Далее нужно отметить еще одну важную составляющую экзистенциальной психологии – работу с чувством тревоги. Беспокойство при принятии решений, тревога за собственное существование – неотъемлемый атрибут полноценного бытия. Именно тревога приводит к пересмотру жизненных ориентаций и осмыслению существования. Кроме тревоги, особую роль в жизни человека может играть скука. «Все начинается с окрашенной недоумением скуки, – писал А. Камю, – скука является результатом машинальной жизни, но она же приводит в движение сознание. Скука пробуждает его и провоцирует дальнейшее: либо бессознательное возвращение в привычную колею, либо окончательное пробуждение. А за пробуждением рано или поздно идут следствия: либо самоубийство, либо восстановление хода жизни».

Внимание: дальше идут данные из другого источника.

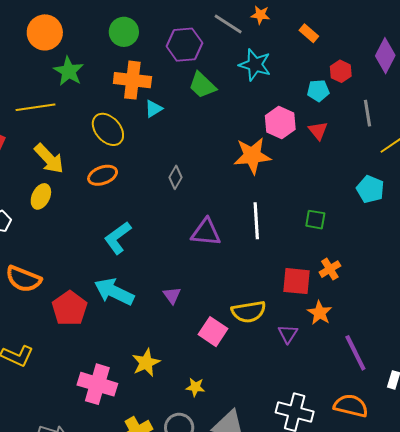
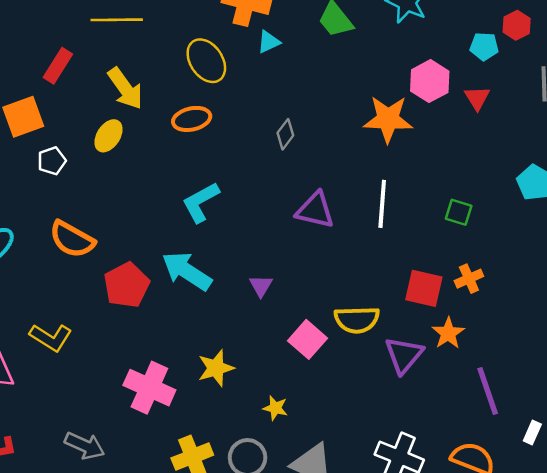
purple triangle: (288, 334) -> (404, 355), size x1.5

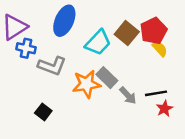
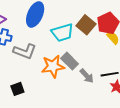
cyan trapezoid: (98, 43) -> (62, 33), turned 30
black square: (43, 112) -> (17, 89), turned 32

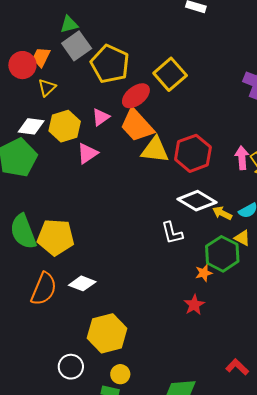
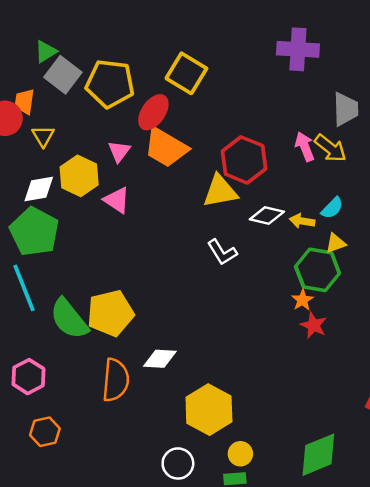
yellow triangle: (155, 150) -> (220, 191), moved
pink triangle: (87, 153) -> (117, 200), turned -35
white diamond: (197, 201) -> (267, 216), size x0.7
white L-shape: (172, 233) -> (222, 252), moved
yellow triangle: (242, 238) -> (336, 243), turned -30
red star: (194, 305) -> (314, 325), moved

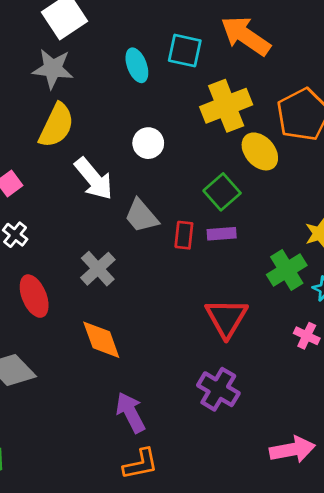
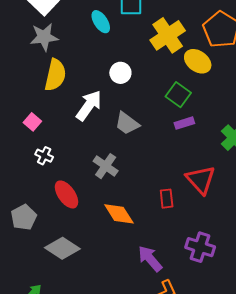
white arrow: (94, 179) -> (89, 105), turned -92
red rectangle: (184, 235) -> (167, 199), moved
purple cross: (218, 389) -> (200, 247), moved

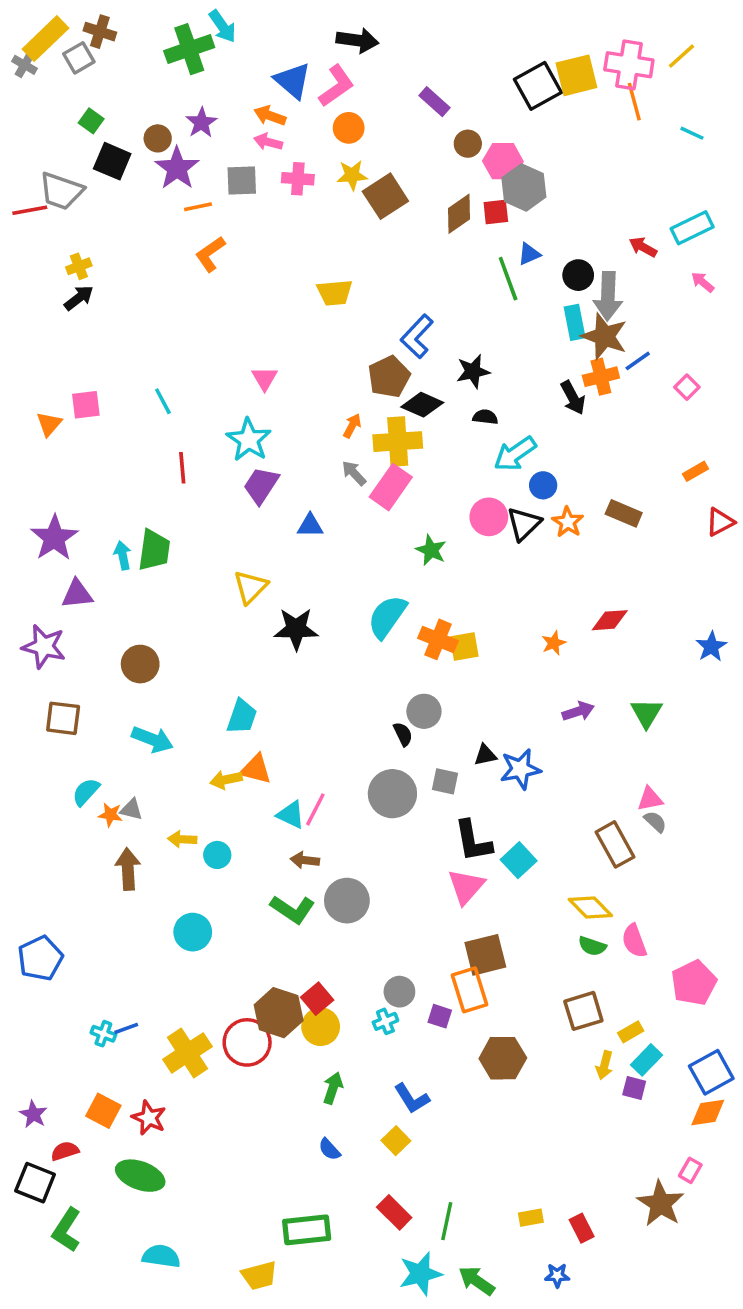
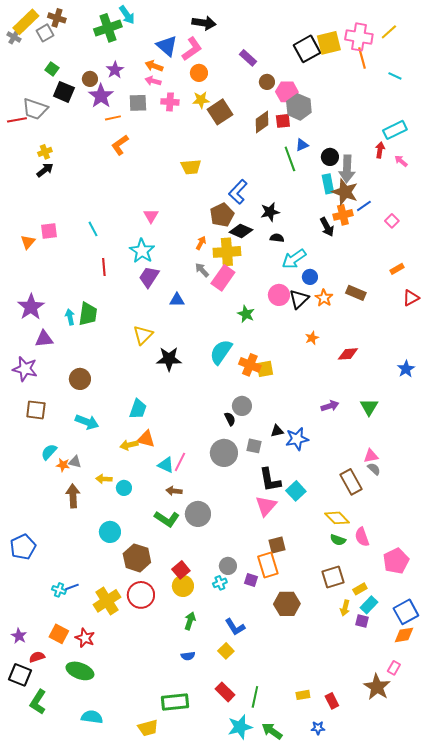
red arrow: (643, 247) -> (380, 150), moved, turned 70
orange star: (554, 643) -> (312, 338), moved
brown square: (485, 955) -> (277, 545), size x0.7
brown hexagon: (279, 1013) -> (137, 558), moved
blue semicircle: (329, 1149) -> (188, 656), turned -56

Получается, что тревога и скука заставляют искать смысл жизни. По мнению Виктора Франкла, «сомнения в смысле жизни являются признаком самого человеческого в человеке». Человек нуждается в смысле. Из-за его отсутствия нередко развиваются психические нарушения, неврозы, разного рода зависимости. В. Франкл разработал учение о смысле жизни – логотерапию. Основой мировосприятия человека, говорил он, должна быть философия человеческой ответственности, или «трагический оптимизм». Утрата смысла приводит человека в «экзистенциальный вакуум», состояние, когда равнодушие и уныние доводят до грани самоубийства.

Смысл жизни для каждого уникален, о нем можно долго и бесцельно спорить. Но тот факт, что обретение смысла происходит чаще всего через творчество (самореализацию, созерцание произведений искусства), эмоциональные переживания (чувства любви, заботы, дружбы), вряд ли может вызывать сомнения.

Наверное, это же имел в виду А. Камю: «Я знаю, что есть в мире нечто, имеющее смысл, и это человек, ибо человек – единственное существо, претендующее на постижение смысла жизни». Важно отметить, что идеологи экзистенциализма, Сартр и Камю, даже признавая полную абсурдность бытия, никогда не говорили о самоубийстве как способе освободиться от бренного существования.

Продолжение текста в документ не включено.